I keep my nose clean
I keep my speech plain
I keep my promises
She twists the knife again.

--Richard Thompson

You ever notice that lj has like seventy mood choices for tired, stressed, cranky and out of sorts, but very few for things like "making myself helpful to others?"

Which is at least as much a "mood" as "high," because we are obviously using "mood" to mean "state of being."

I think I sense an editorial bias. Not so much a moss-troll (1)  issue as a hundred-words-for-snow issue.

(1) before you ask, the moss-troll problem:



(2) you knew this was a blog about the unparalleled glamour of life as a free-lance fiction writer when you signed on... *g*

(3) I was, however, unbelievable sarcastic.



I am always amazed at the role playing games that the military seems to keep using in combat.

Sure, the books are heavy, but wouldn't guns be more effective at killing people?

Re: the Moss-Troll opportunity

Yeah, absolutely. Actually, Sarah talks about that length, I think.

On the other hand, when the day is done, you know a lot about the moss-trolls, and not so much about what color the dragon's eyes are. *g* Like everything else, it's a tradeoff.

And I don't think of it as a problem with the genre. I tend to think of it as a problem for the writer. Which is a subtle but fine distinction....
You ever notice that lj has like seventy mood choices for tired, stressed, cranky and out of sorts, but very few for things like "making myself helpful to others?"

That's because LJ is an outgrowth of our selfish, 'me me me!' culture :-D
It's much easier to be angry or upset than to be happy. I realized that during voice lessons-- all my favorite songs were about how much I hated someone, or anguish, or straight-out Shakespearean Indignant Wrath (that one was fun), or German, where it sort of doesn't matter. If you're singing in German, odds are good the lyrics run, "Oh, the flowers, how beautiful they are, all around my tomb, for I am dead BECAUSE I LOVE YOU SO," only with a dozen umlauts in. Umlauts are how you know it's emotional.
Happy songs? Not a lot. They were mostly English and... actually, nope, those all ended sadly because of the damned lords, and so they were cautionary tales. Happy songs, happy songs-- I am failing to remember any, because if I had them they were boring. It was the anger that was interesting, or the SIW, or the German; I don't think I ever needed to sing happily unless I was also singing about my impending death.
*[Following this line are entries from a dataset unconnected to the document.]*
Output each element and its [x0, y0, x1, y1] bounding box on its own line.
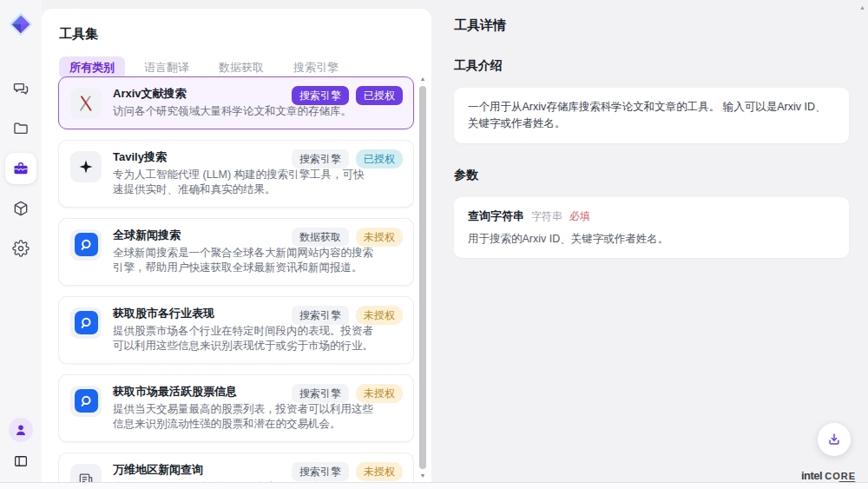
tool-category-badge: 搜索引擎 [292, 149, 349, 169]
intel-core-logo: intel CORE ultra [801, 469, 856, 482]
tool-card-5[interactable]: 万维地区新闻查询 查询具体行政区划内的新闻，快速了解各地新闻动 搜索引擎未授权 [58, 453, 414, 483]
panel-scroll-arrow-icon[interactable]: ▲ [859, 4, 865, 10]
intro-heading: 工具介绍 [454, 58, 849, 74]
tool-auth-badge: 未授权 [356, 228, 403, 247]
intro-text: 一个用于从Arxiv存储库搜索科学论文和文章的工具。 输入可以是Arxiv ID… [468, 99, 835, 132]
tool-category-badge: 数据获取 [292, 228, 349, 247]
tool-card-2[interactable]: 全球新闻搜索 全球新闻搜索是一个聚合全球各大新闻网站内容的搜索引擎，帮助用户快速… [58, 218, 414, 286]
settings-icon[interactable] [5, 233, 36, 264]
window-bottom-edge [0, 482, 868, 489]
app-logo[interactable] [9, 12, 33, 36]
news-icon [70, 464, 102, 483]
arxiv-icon [70, 88, 102, 119]
tool-card-0[interactable]: Arxiv文献搜索 访问各个研究领域大量科学论文和文章的存储库。 搜索引擎已授权 [58, 76, 414, 129]
download-icon [826, 432, 842, 447]
sidebar-nav [5, 73, 36, 264]
tool-badges: 搜索引擎未授权 [292, 306, 403, 325]
tool-category-badge: 搜索引擎 [292, 384, 349, 403]
tool-card-4[interactable]: 获取市场最活跃股票信息 提供当天交易量最高的股票列表，投资者可以利用这些信息来识… [58, 374, 414, 442]
tool-category-badge: 搜索引擎 [292, 462, 349, 481]
page-title: 工具集 [59, 26, 431, 43]
tool-badges: 搜索引擎未授权 [292, 384, 403, 403]
sidebar [0, 0, 42, 482]
tool-badges: 数据获取未授权 [292, 228, 403, 247]
tool-badges: 搜索引擎已授权 [292, 86, 403, 105]
tool-auth-badge: 未授权 [356, 462, 403, 481]
tool-desc: 全球新闻搜索是一个聚合全球各大新闻网站内容的搜索引擎，帮助用户快速获取全球最新资… [113, 246, 375, 276]
param-required-badge: 必填 [569, 209, 590, 224]
tool-desc: 专为人工智能代理 (LLM) 构建的搜索引擎工具，可快速提供实时、准确和真实的结… [113, 168, 375, 198]
brand-core: CORE [825, 471, 856, 481]
param-type: 字符串 [531, 209, 562, 224]
cube-icon[interactable] [5, 193, 36, 224]
tool-auth-badge: 已授权 [356, 86, 403, 105]
param-card: 查询字符串 字符串 必填 用于搜索的Arxiv ID、关键字或作者姓名。 [454, 197, 849, 258]
tool-category-badge: 搜索引擎 [292, 306, 349, 325]
tool-category-badge: 搜索引擎 [292, 86, 349, 105]
search-blue-icon [70, 386, 102, 417]
scroll-down-arrow-icon[interactable]: ▼ [418, 472, 427, 480]
panel-toggle-icon[interactable] [10, 451, 31, 472]
details-title: 工具详情 [454, 17, 849, 34]
sidebar-bottom [0, 418, 42, 472]
tool-details-panel: 工具详情 工具介绍 一个用于从Arxiv存储库搜索科学论文和文章的工具。 输入可… [431, 0, 868, 482]
tool-auth-badge: 已授权 [356, 149, 403, 169]
toolbox-icon[interactable] [5, 153, 36, 184]
tool-list-panel: 工具集 所有类别语言翻译数据获取搜索引擎 Arxiv文献搜索 访问各个研究领域大… [42, 9, 431, 482]
list-scrollbar[interactable]: ▲ ▼ [418, 75, 427, 480]
download-button[interactable] [818, 423, 851, 456]
app-window: 工具集 所有类别语言翻译数据获取搜索引擎 Arxiv文献搜索 访问各个研究领域大… [0, 0, 868, 489]
scroll-up-arrow-icon[interactable]: ▲ [418, 75, 427, 83]
tool-auth-badge: 未授权 [356, 306, 403, 325]
tool-card-3[interactable]: 获取股市各行业表现 提供股票市场各个行业在特定时间段内的表现。投资者可以利用这些… [58, 296, 414, 364]
params-heading: 参数 [454, 168, 849, 183]
param-desc: 用于搜索的Arxiv ID、关键字或作者姓名。 [468, 232, 835, 247]
tool-card-1[interactable]: Tavily搜索 专为人工智能代理 (LLM) 构建的搜索引擎工具，可快速提供实… [58, 140, 414, 208]
user-avatar[interactable] [9, 418, 33, 442]
tool-desc: 提供股票市场各个行业在特定时间段内的表现。投资者可以利用这些信息来识别表现优于或… [113, 324, 375, 354]
tool-desc: 提供当天交易量最高的股票列表，投资者可以利用这些信息来识别流动性强的股票和潜在的… [113, 402, 375, 433]
intro-card: 一个用于从Arxiv存储库搜索科学论文和文章的工具。 输入可以是Arxiv ID… [454, 88, 849, 143]
chat-icon[interactable] [5, 73, 36, 104]
search-blue-icon [70, 307, 102, 339]
tool-auth-badge: 未授权 [356, 384, 403, 403]
folder-icon[interactable] [5, 113, 36, 144]
search-blue-icon [70, 229, 102, 261]
tool-badges: 搜索引擎未授权 [292, 462, 403, 481]
sparkle-icon [70, 151, 102, 182]
brand-intel: intel [801, 469, 822, 482]
tool-badges: 搜索引擎已授权 [292, 149, 403, 169]
tool-list: Arxiv文献搜索 访问各个研究领域大量科学论文和文章的存储库。 搜索引擎已授权… [58, 76, 414, 482]
param-name: 查询字符串 [468, 208, 524, 224]
scrollbar-thumb[interactable] [419, 86, 426, 469]
tool-desc: 访问各个研究领域大量科学论文和文章的存储库。 [113, 104, 352, 120]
Anyway. People analyze sadness. They write songs about revenge and anger. When you're happy, you're not usually thinking about it-- it's the default state, we're told, so it's only when you depart from it that you have anything to look at. If you make a list of emotional words, most of them are angry or upset, even without putting in the Livejournal icons.

I wanna go sing German now.
Oh, yes: I sing British and occasionally American or Canuckian Ballads, and oh, with the people getting kileld and the Doleful Ghosts.

But I have to say I was deeelighted when I realised there was a space to type a new description in for "mood", because even when I had an easy one word description, it was usually not on the list.
Ooh, are you writing something set in the early US? Care to share the books you're reading? I've got an idea for a romance set in that time period and I'm in the gathering information phase.
Just a short story, so I'm afraid I'm no use to you. Sorry!